Monday, July 27, 2015

Dinner of Rabbit

July 27, 2015

     Michele makes a delicious rabbit stew, which is supplemented by a home-made pork pate Sandrine, a friend who stays with Michele from time to time, has brought from her parent's farm.  It is divine.  Also joining us for dinner is Jean-Noel, a young hydraulic engineer who works for a company that supplies water to farmers.  Jean-Noel is a Toulousain, but did his studies in Paris and is whip-smart.  He is the father of a four year old boy and a one year old girl, but during the week he travels throughout the Languedoc, so he does not get to see them during the week.

     He is well-aware of the controversy over the building of a dam in the Tarn, a project opposed by radical environmentalists and Greens that has been the site of skirmishes between them and the gendarmerie, the last of which led to the death of a young man.  I ask Jean-Noel whether he can make sense of the different claims of the two sides, and he obliges me:

     First off, the dam will be built.  The dam needs to be built because the farmers face the problem of having too much water in the winter and too little in the summer.  As a result, many both dam streams and sink wells in the resulting ponds to meet their water needs.  So far, there are several hundred of these in the region.  The problem if that continues is obvious.  

     Second, when the dam is built what it will permit is the regulation of the water such that the excess of the winter will be held in reserve for the summer.  "Yes", building the dam will change the flow of the river from its present direction, but not to do so will leave the farmers at the mercy of their own devices.  Those who oppose the dam want a return to a world that was slower and produced less, which is a utopian notion.

     Despite Jean-Noel's realism about the prospects for the dam, he remains committed to notions of solidarite: he helped a neighbor dig a trench so that he would be able to lay pipes for water to reach the neighbor's garden:

     The man was hauling water buckets the way they used to, with a board across his back and a bucket of water hanging from each end.  He's sturdy, but he's ten years older than I am, and he was exhausting himself doing that.  So I helped him, I told him what pipes to buy and then we hooked them together and put them in the ground.  And I was glad to do it.

     That's something that still exists in France.  It's a way of opposing the larger forces, getting a group of friends together and figuring out a way of solving a problem the system has laid in our laps.  It's social and it's communal.  On the other hand, opposing the dam in the Tarn out of a belief that each farmer can find his own way of getting water and everyone will find his way is to defend utopian autarchy, a belief in everyone's capacity to be self-reliant that is not born out by the facts, however romantic it seems.

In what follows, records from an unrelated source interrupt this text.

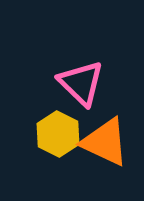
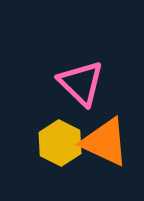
yellow hexagon: moved 2 px right, 9 px down
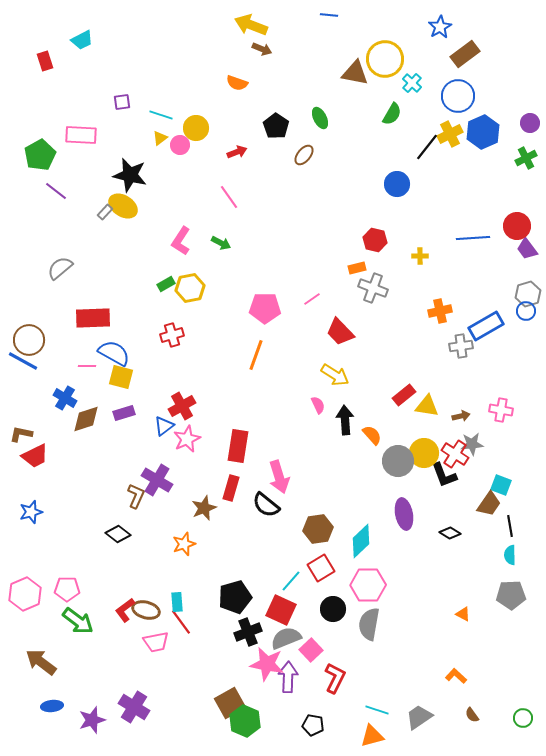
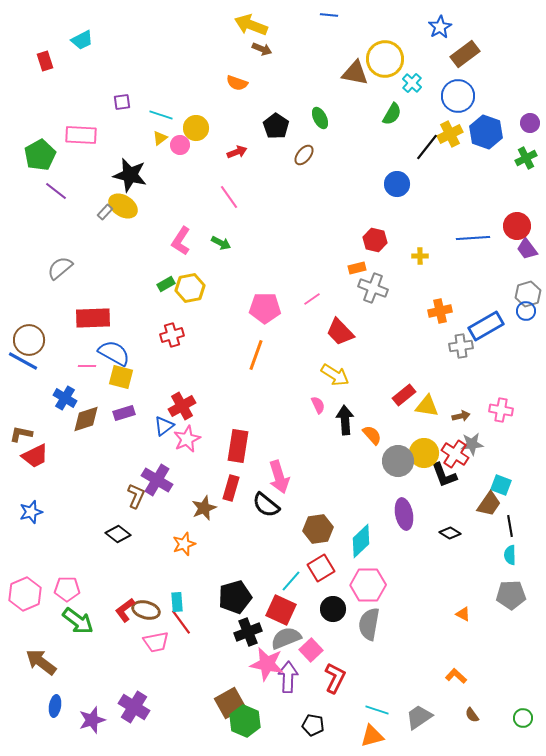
blue hexagon at (483, 132): moved 3 px right; rotated 16 degrees counterclockwise
blue ellipse at (52, 706): moved 3 px right; rotated 75 degrees counterclockwise
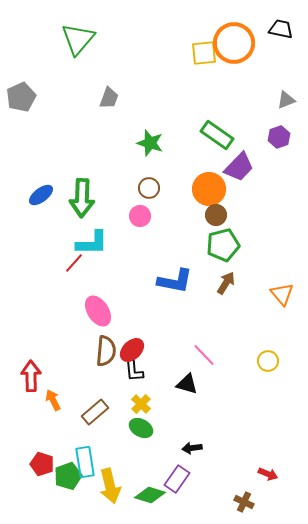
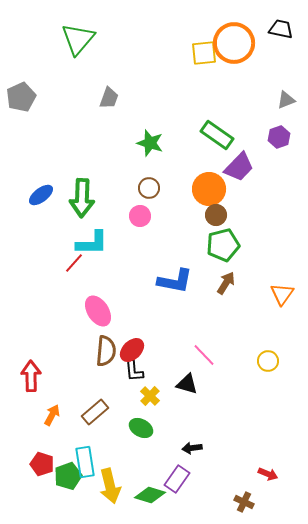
orange triangle at (282, 294): rotated 15 degrees clockwise
orange arrow at (53, 400): moved 1 px left, 15 px down; rotated 55 degrees clockwise
yellow cross at (141, 404): moved 9 px right, 8 px up
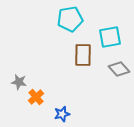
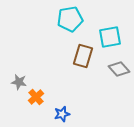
brown rectangle: moved 1 px down; rotated 15 degrees clockwise
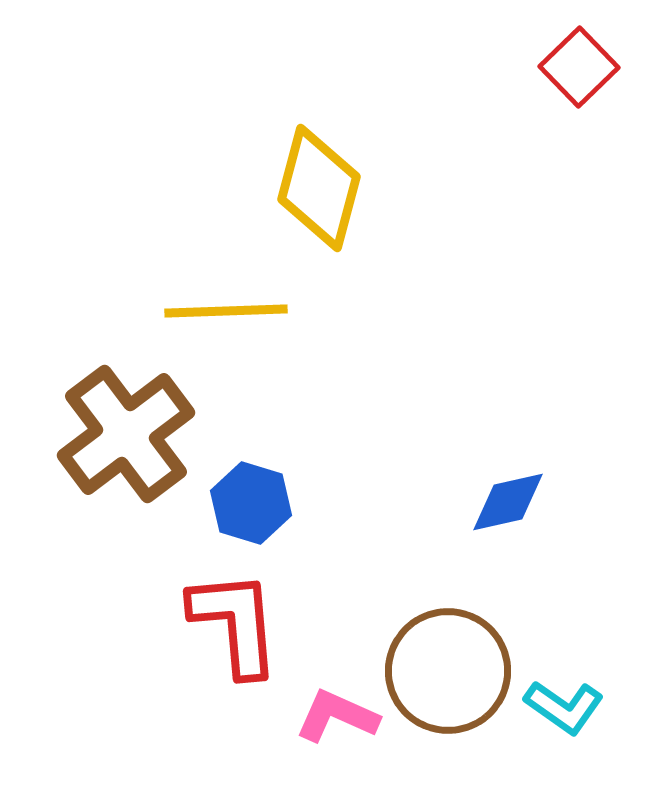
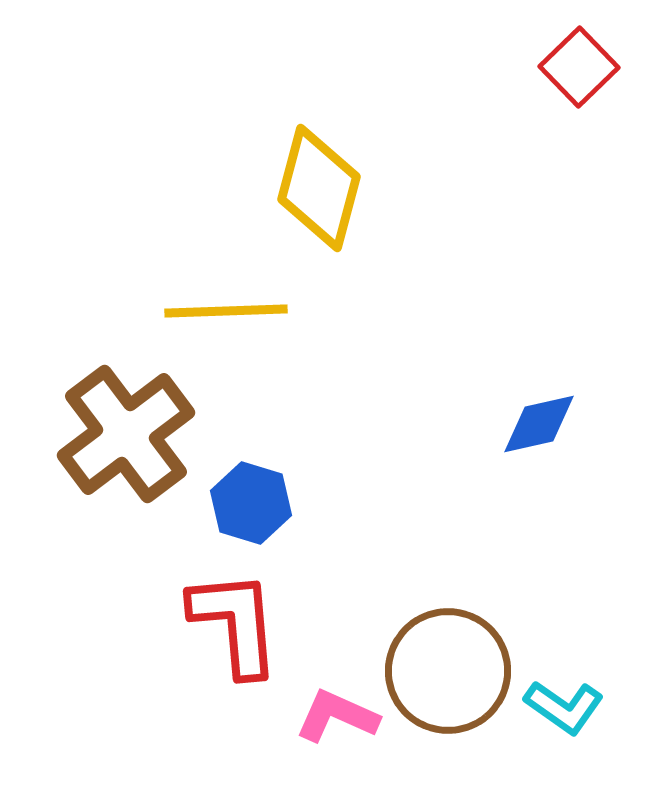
blue diamond: moved 31 px right, 78 px up
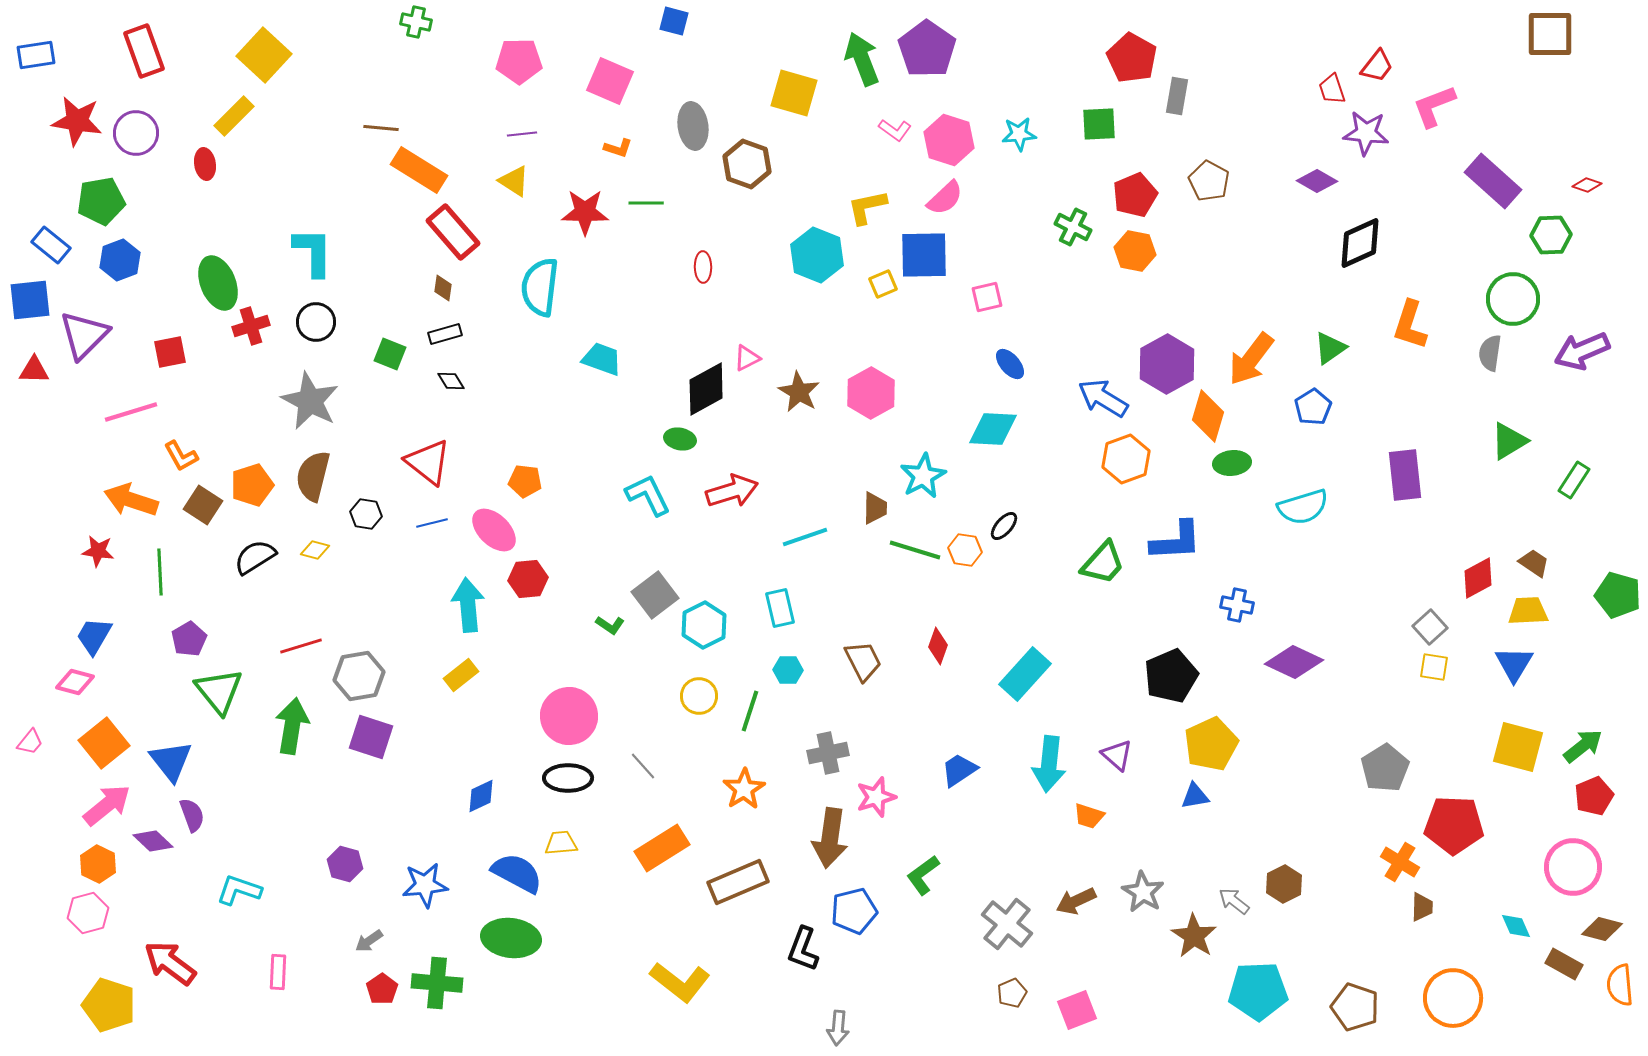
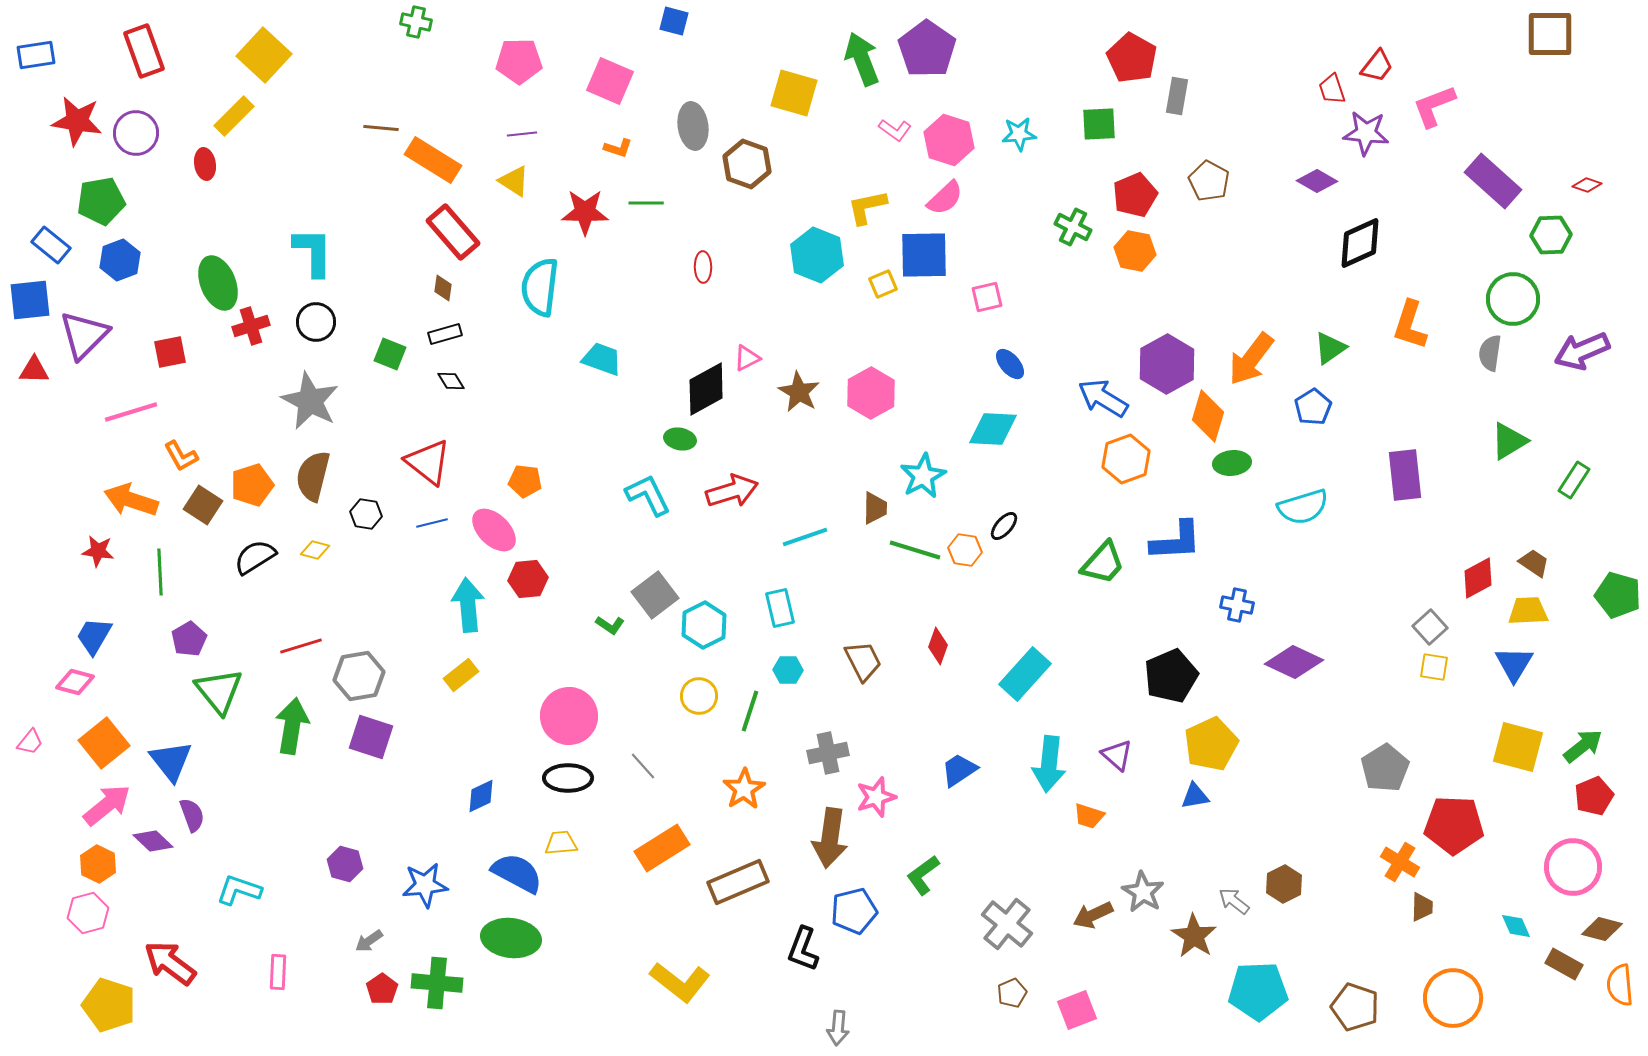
orange rectangle at (419, 170): moved 14 px right, 10 px up
brown arrow at (1076, 901): moved 17 px right, 14 px down
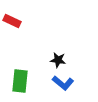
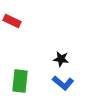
black star: moved 3 px right, 1 px up
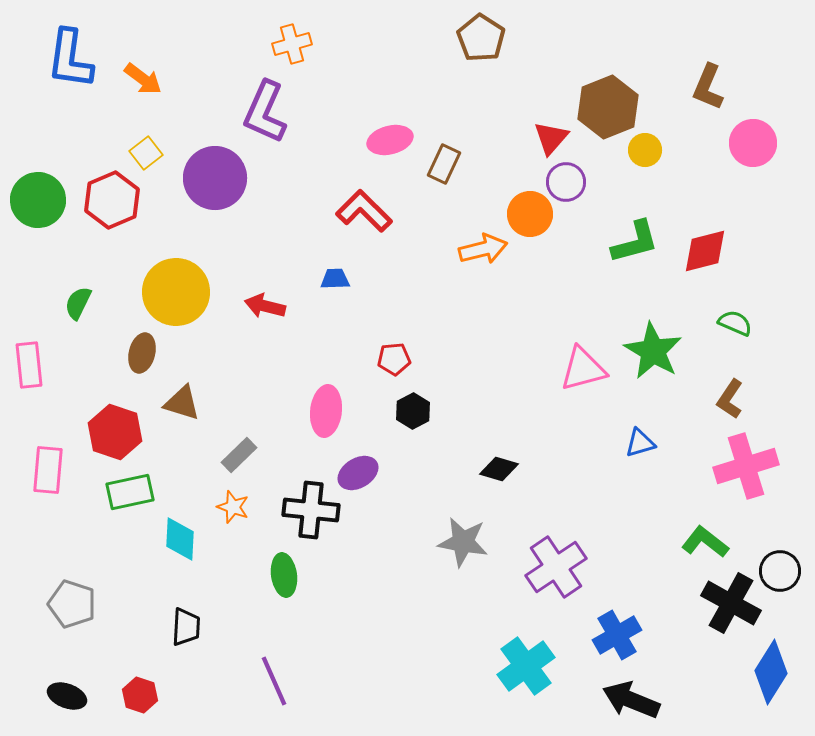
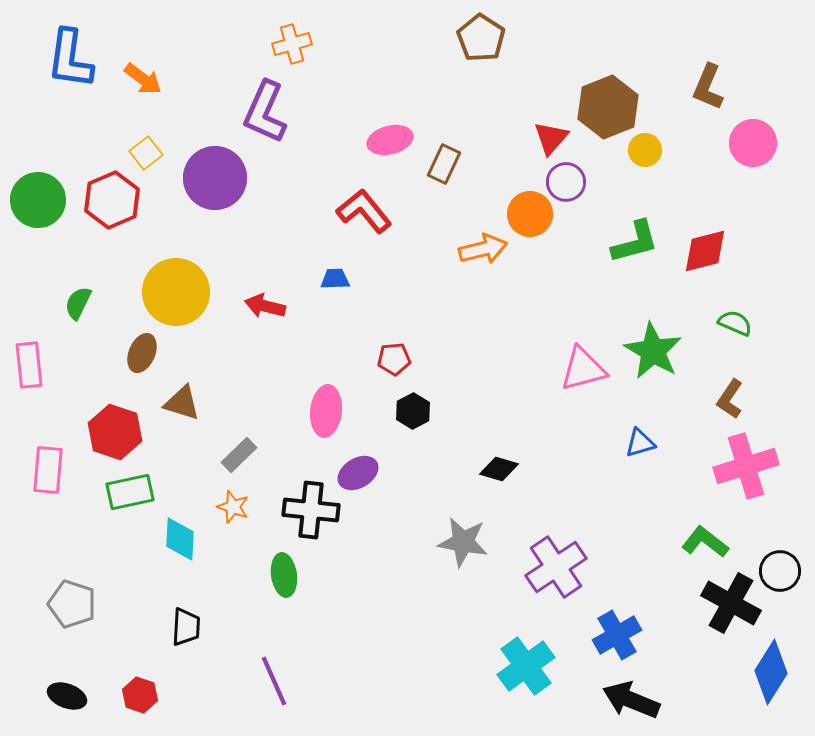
red L-shape at (364, 211): rotated 6 degrees clockwise
brown ellipse at (142, 353): rotated 9 degrees clockwise
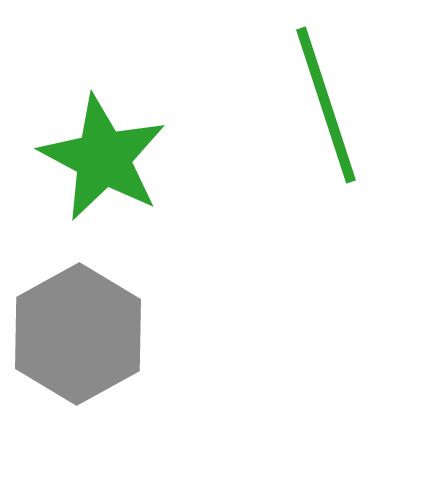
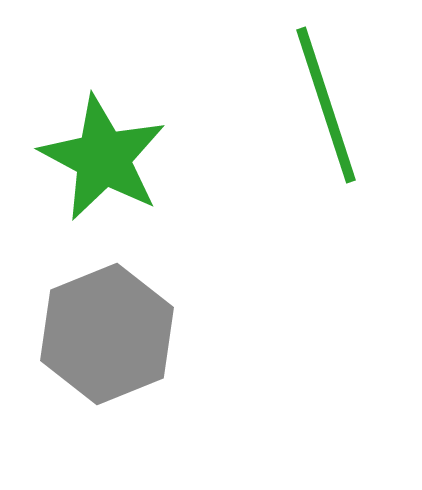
gray hexagon: moved 29 px right; rotated 7 degrees clockwise
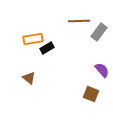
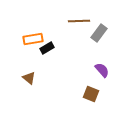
gray rectangle: moved 1 px down
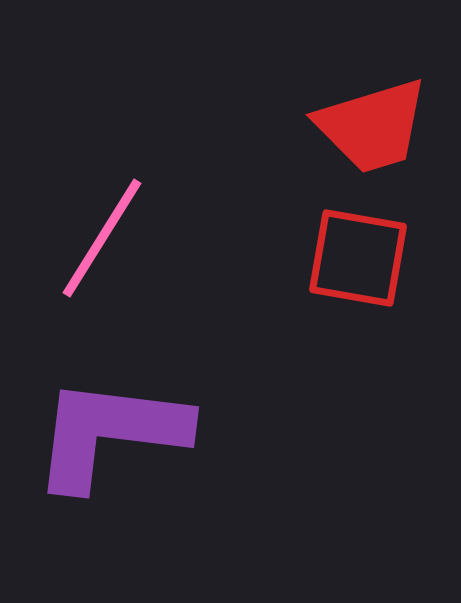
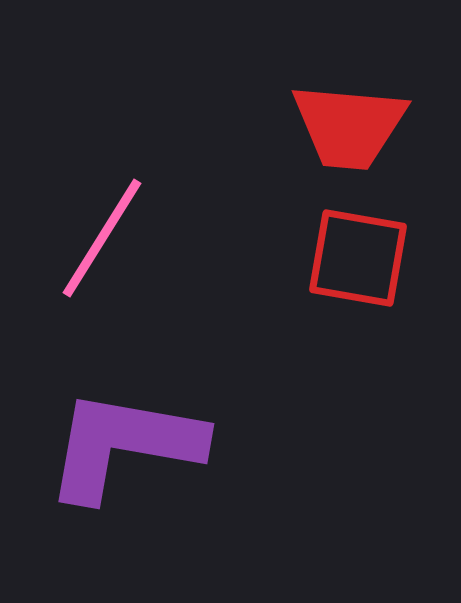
red trapezoid: moved 23 px left; rotated 22 degrees clockwise
purple L-shape: moved 14 px right, 12 px down; rotated 3 degrees clockwise
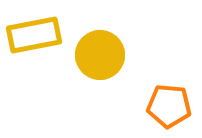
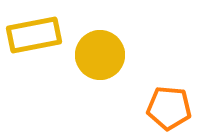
orange pentagon: moved 2 px down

     I do believe Jean-Noel has perfectly expressed the paradox of France: on the one hand it has the intellectual capital of its technocrats, a tiny percentage of the population, products of elite schools.   On the other, it has a population that sees itself hindered by and interfered with by these same technocrats, a population  that reverences the self-reliance of small farmers.  The dream of the average Frenchman is not to get rich, not to receive honors, but to beat the system and the elites who run it, preferably via some idea dreamed up in concert with his copains.

     It is the energy that goes into outsmarting the system and the zest with which the average Frenchman pursues that goal that make the French what they are.  Think about de Gaulle's famous remark about the difficulty of governing a country with 246 cheeses --cheeses are made by individual artisans but the basic product comes from the milk of sheep, cows or goats.  Only a country whose people see themselves as highly individual could produce so many varieties of the same product, and by logical extension, recipes for it.

     Ideas about how France should be governed are like cheeses: there are so many of them competing for pride of place it is almost impossible to assert that one is better than another.  Each Frenchman goes his own way to the extent the law and his ingenuity will allow.  The recent demonstrations of dissatisfaction by farmers from Caen and Strasbourg, which in the first case led them to block access by tourists to Mont Saint Miehel; and, in the second, to block German trucks from entering France near Strasbourg, are cases in point.  Restauranteurs at Mont Saint Michel lost several days' business while the trucks blocked access; those restaurants awaiting deliveries of German meat to serve their diners did not get it, which left them scrambling.   So there is solidarite, although one has to ask whether sometimes it does not get in its own way.

     (Incidentally, Tarbes is a redoubt of the French Communist Party.  I saw the party office as I was driving to Michele's and asked her about it.  She explained that the Pyrenees, being a poor region, was a party stronghold.)